Черный лебедь умрет, упав перед героями романа Достоевского. И в тишине генерал Епанчин неподражаемой интонацией Кейшса под смех зала скажет великое: «Жаль...» И воспринимайте все это, как хотите. Я лично это однозначно воспринял как неизбежную гибель «национального лидера» (а все мы смертны!), гибель удивительного «чуда природы» под названием «Русский мир».
Стоит добавить, что я с президентом Латвии Эдгарсом Ринкевичсом, который присутствовал на премьере, стойко выдержал все «надругательства» — и над Достоевским, и над балетом, искусством нашим любимым и тяжким. Это нормально — режиссер Херманис давно подвержен «критическому мышлению», это один из его коньков. И это необязательно критика всего русского (вспомним того же «Евгения Онегина» двадцатилетней давности, в которой ужас русофилов вызвало сравнение Пушкина с обезьяной, криков-то было!) У него есть отличный спектакль «Зиедонис и Вселенная», в котором еще при жизни национального классика, поэта Имантса Зиедониса было столько иронии, а зачастую даже сарказма. Да и в «Рассказах латышей» тоже много саркастического!

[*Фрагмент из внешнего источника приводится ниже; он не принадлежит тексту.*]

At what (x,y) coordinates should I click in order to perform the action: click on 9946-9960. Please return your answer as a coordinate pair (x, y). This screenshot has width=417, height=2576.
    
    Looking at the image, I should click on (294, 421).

У нас неприкосновенных нет, так пусть теперь испытает подобные чувства и сам Херманис, который внимательно читает эти строки (я вижу, вижу без всякого искусственного интеллекта, Алвис поправляет очки!).
Итак, жил-был Владимир Владимирович. Набоков, в смысле (а вы о чем подумали?). Это великий писатель, который нещадно критиковал всех своих гениальных коллег — Тургенева, Бунина, Чехова. Досталось и Достоевскому. Цитирую неистового Набокова: «Я испытываю чувство некоторой неловкости, говоря о Достоевском. В своих лекциях я обычно смотрю на литературу под единственным интересным мне углом, то есть как на явление мирового искусства и проявление личного таланта. С этой точки зрения Достоевский писатель не великий, а довольно посредственный, со вспышками непревзойденного юмора, которые, увы, чередуются с длинными пустошами литературных банальностей… Не скрою, мне страстно хочется Достоевского развенчать. Но я отдаю себе отчет в том, что рядовой читатель будет смущен приведенными доводами».

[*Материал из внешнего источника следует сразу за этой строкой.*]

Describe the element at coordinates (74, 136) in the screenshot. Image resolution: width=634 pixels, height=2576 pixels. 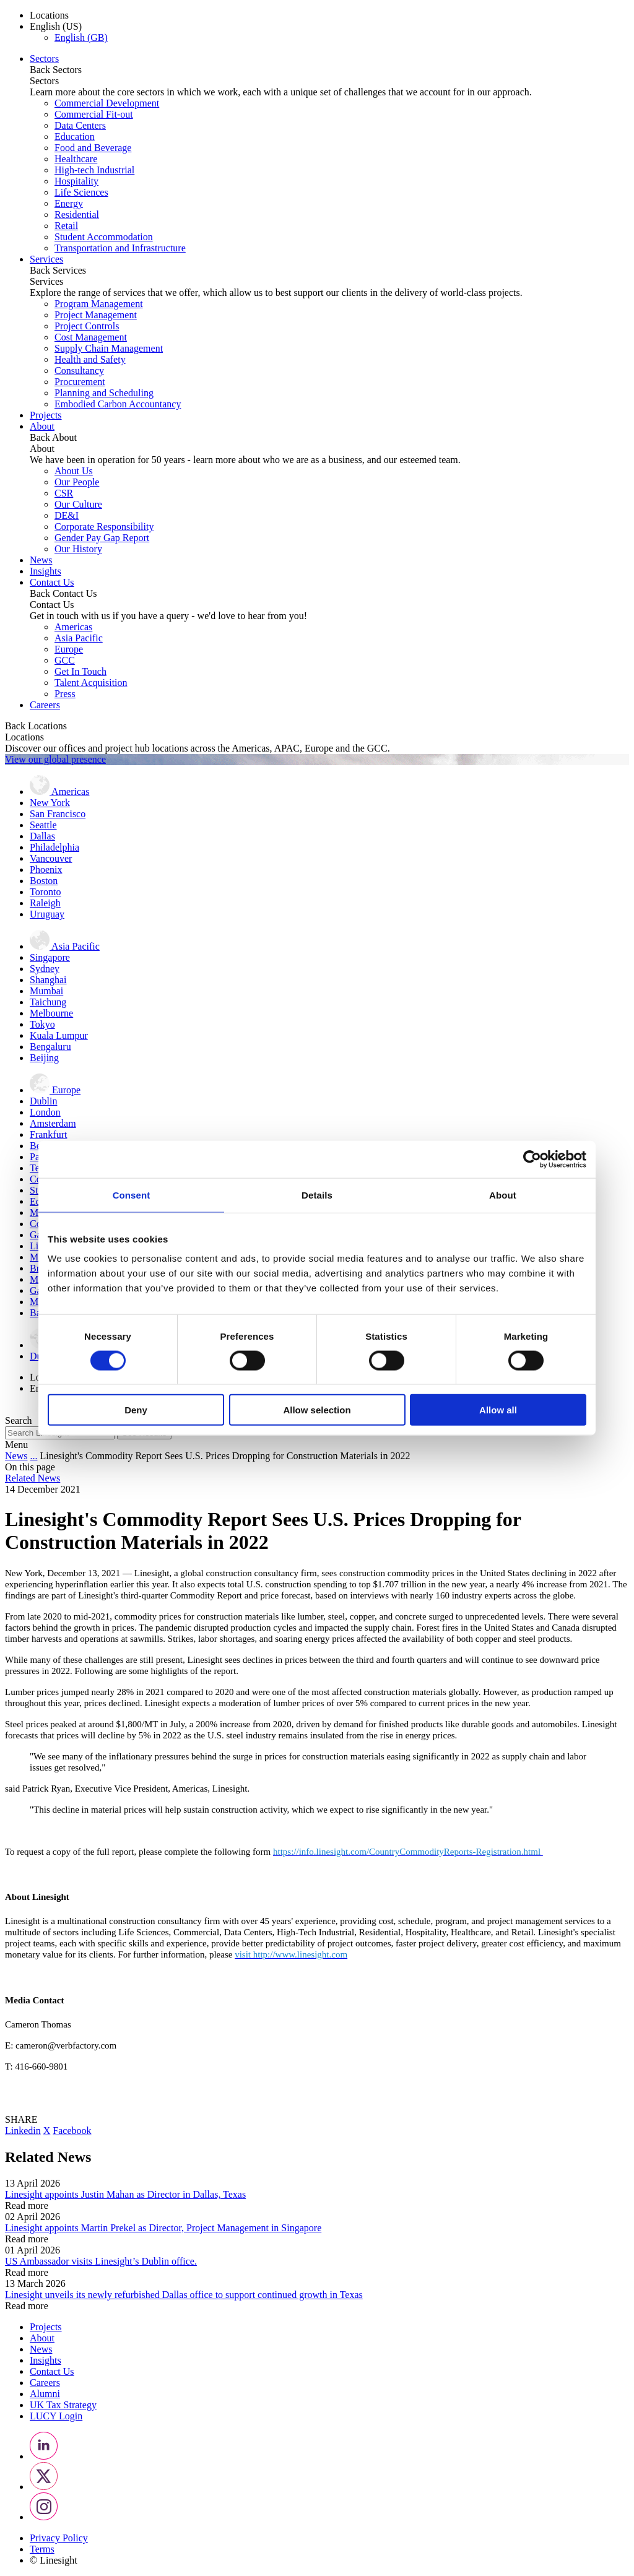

Дорогие друзья! Эти слова Набокова я бы напрямую применил бы и к Херманису. Этот спектакль ни в коем случае не может показаться скучным, хотя те, кто следит за творчеством режиссера, уже могут заранее предположить, что режиссер сделает дальше. И как всегда у Херманиса — паноптикум странных героев, длинные монологи, оформленные звучанием гениальной музыки, те самые вспышки непревзойденного юмора и повторы удачных моментов — того же вальса из «Лебединого...».

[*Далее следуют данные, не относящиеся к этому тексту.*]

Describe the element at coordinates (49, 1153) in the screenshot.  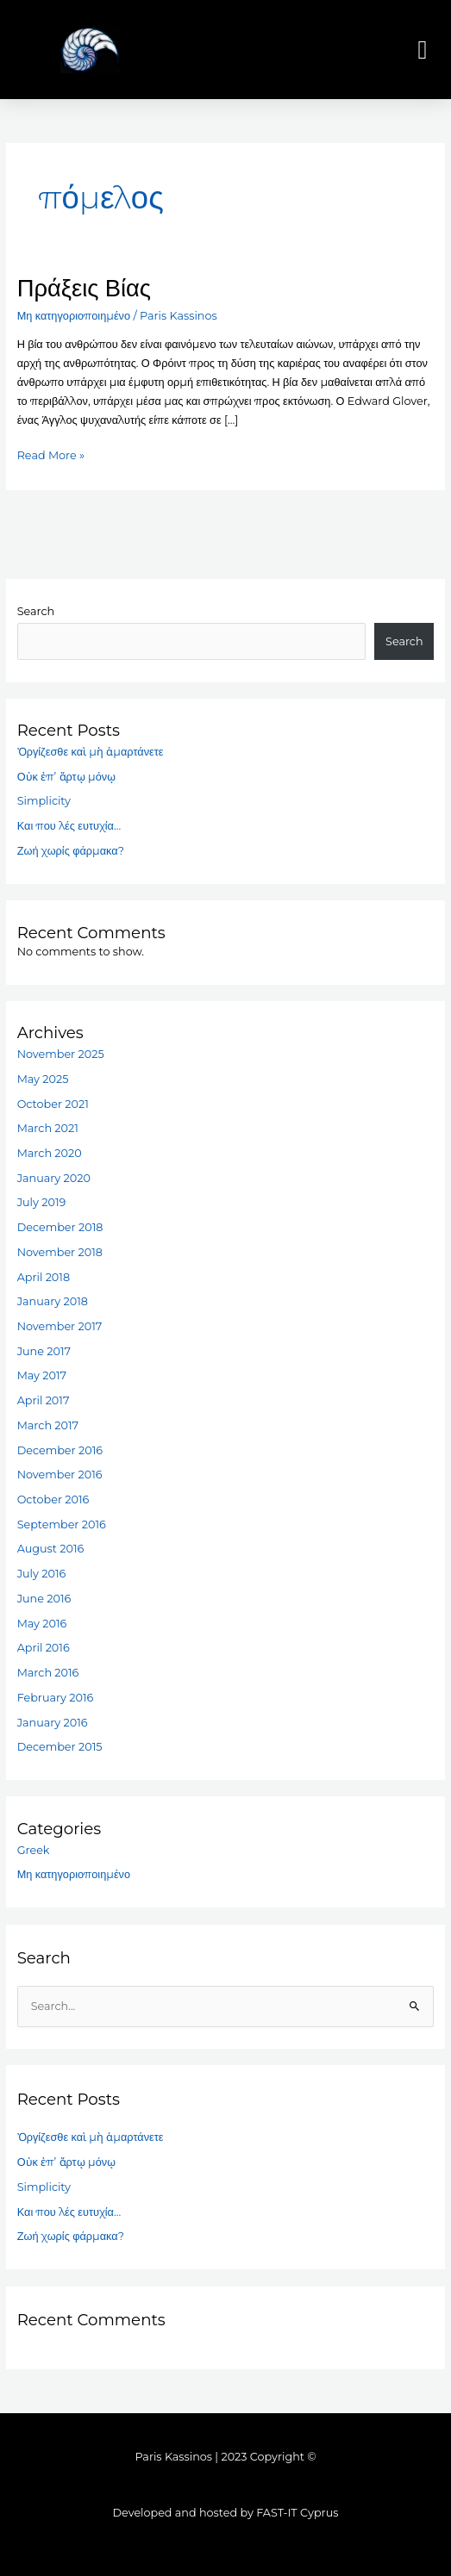 I see `March 2020` at that location.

«Только этого мало», — как писал один, извините, русский поэт. Так что, если идет такая радикализация и неожиданные ходы, то все же ждем, когда запоет Байба Брока сложнейшую арию Тоски из одноименной оперы Пуччини — после балета от Алвиса всего можно ожидать. Пусть с ней Алвис, работавший с Анной Нетребко, порепетирует тщательно. Или пусть хороший сценограф Алвис Херманис станет просто выдающимся художником, а начнет с простого, с «Черного квадрата» Малевича, например, выйдя на сцену с ведром черной краски и с кисточкой (именно с кисточкой, а не с валиком, иначе халтура). А там вдруг и до «Тайной вечери» Леонардо недалеко — Алвису только 58 лет, еще есть время подучиться... Это я пишу, как вы понимаете, с самым настоящим сарказмом, который Херманису все же весьма присущ.
А еще это говорит, безусловно, мое подсознание.